"Independent monitoring and the future of forests in the Democratic Republic of Congo" by Leo Bottrill

Past Event

Date
11 July 2014, 5:15pm - 6:45pm

Location
Lecture Theatre, Oxford Martin School
34 Broad Street (corner of Holywell and Catte Streets), Oxford, OX1 3BD

This seminar is hosted by the Oxford Centre for Tropical Forests, an Oxford Martin School Centre

Speaker: Leo Bottrill, Director of CrowdCover and Project Leader for the Moabi Initiative

Summary: While we have seen great advances in satellite-based based forest monitoring systems, they don't give us the full picture of why forests are lost. Satellites don't tell us who caused forest loss, the values derived, or the impacts felt on the ground. The Moabi Initiative (rdc.moabi.org) aims to bridge this gap. The initiative uses an innovative crowdsourcing platform to build a coalition of organizations tracking drivers of deforestation and support independent monitoring of REDD+ in Democratic Republic of Congo (DRC). At the national scale, Moabi monitors land use planning such as extractive industries, industrial agriculture, infrastructure and logging. This data has identified hundreds of competing land uses with REDD+ pilot projects and monitored emerging industries such as new palm oil plantations. In the field, the initiative is training independent observers and local communities to monitor impacts on the ground and ensure REDD+ projects meet social and environmental safeguard requirements. Coupled with satellite imagery and planning data, this human network provides a potentially rapid and cost effective means of monitoring DRC's vast forests and strengthening the rule of law.

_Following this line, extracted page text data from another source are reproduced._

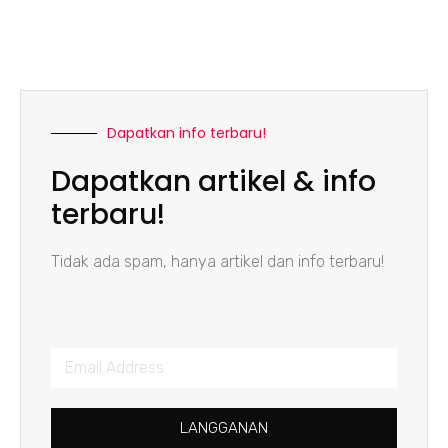
Dapatkan info terbaru!
Dapatkan artikel & info
terbaru!
Tidak ada spam, hanya artikel dan info terbaru!
LANGGANAN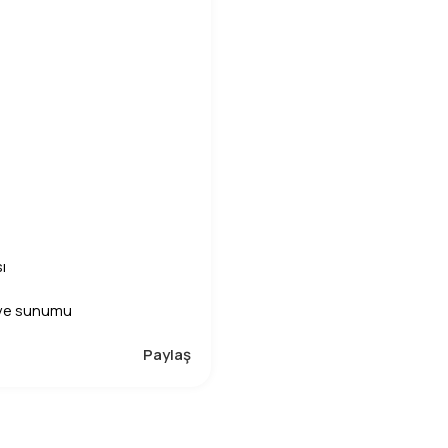
ı
ahve sunumu
Paylaş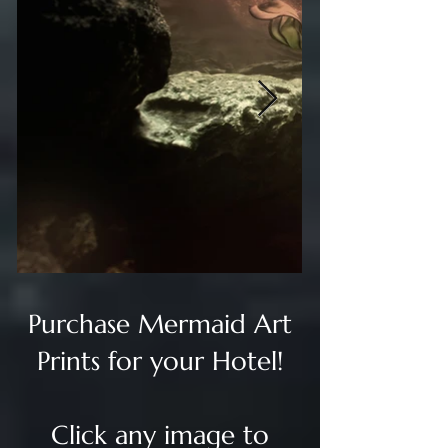
Purchase Mermaid Art
Prints for your Hotel!
Click any image to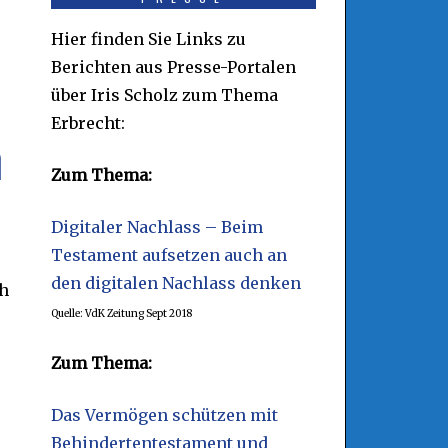
Hier finden Sie Links zu
Berichten aus Presse-Portalen
über Iris Scholz zum Thema
Erbrecht:
n
Zum Thema:
Digitaler Nachlass – Beim
Testament aufsetzen auch an
den digitalen Nachlass denken
ch
Quelle: VdK Zeitung Sept 2018
Zum Thema:
Das Vermögen schützen mit
Behindertentestament und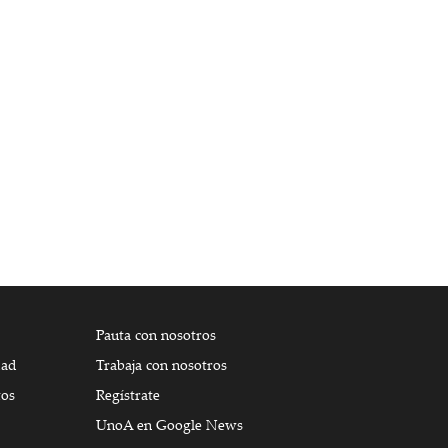
Pauta con nosotros
dad
Trabaja con nosotros
tos
Regístrate
UnoA en Google News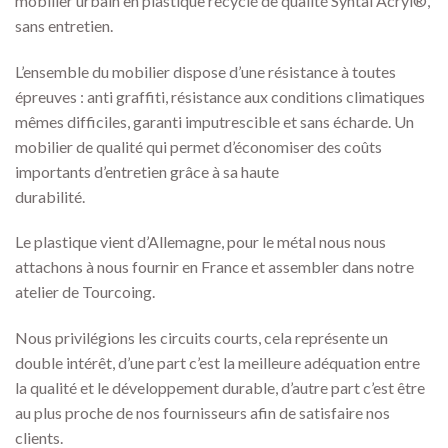
mobilier urbain en plastique recyclé de qualité Syntal Acryl®,
sans entretien.
L’ensemble du mobilier dispose d’une résistance à toutes
épreuves : anti graffiti, résistance aux conditions climatiques
mêmes difficiles, garanti imputrescible et sans écharde. Un
mobilier de qualité qui permet d’économiser des coûts
importants d’entretien grâce à sa haute
durabilité.
Le plastique vient d’Allemagne, pour le métal nous nous
attachons à nous fournir en France et assembler dans notre
atelier de Tourcoing.
Nous privilégions les circuits courts, cela représente un
double intérêt, d’une part c’est la meilleure adéquation entre
la qualité et le développement durable, d’autre part c’est être
au plus proche de nos fournisseurs afin de satisfaire nos
clients.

All welcome, please book - https://bookwhen.com/octf


About the speaker

Leo Bottrill is Director of CrowdCover and Project Leader for the Moabi Initiative (rdc.moabi.org), a collaborative mapping project strengthening forest governance in the Democratic Republic of Congo. Leo initiated Moabi while working for the World Wildlife Fund where he developed a suite of visual and mapping tools to track everything from palm oil plantations in the Sumatran rainforest to copper mining in Alaska. He also directed Heart of Iron (heartofiron.org), a documentary film that explored the risks and benefits of iron mining in the remote Tridom landscape of the Congo Basin. Leo holds an MA in Geography from the University of St. Andrews and an MSc in Environmental Technology from Imperial College London. He is based in Washington DC.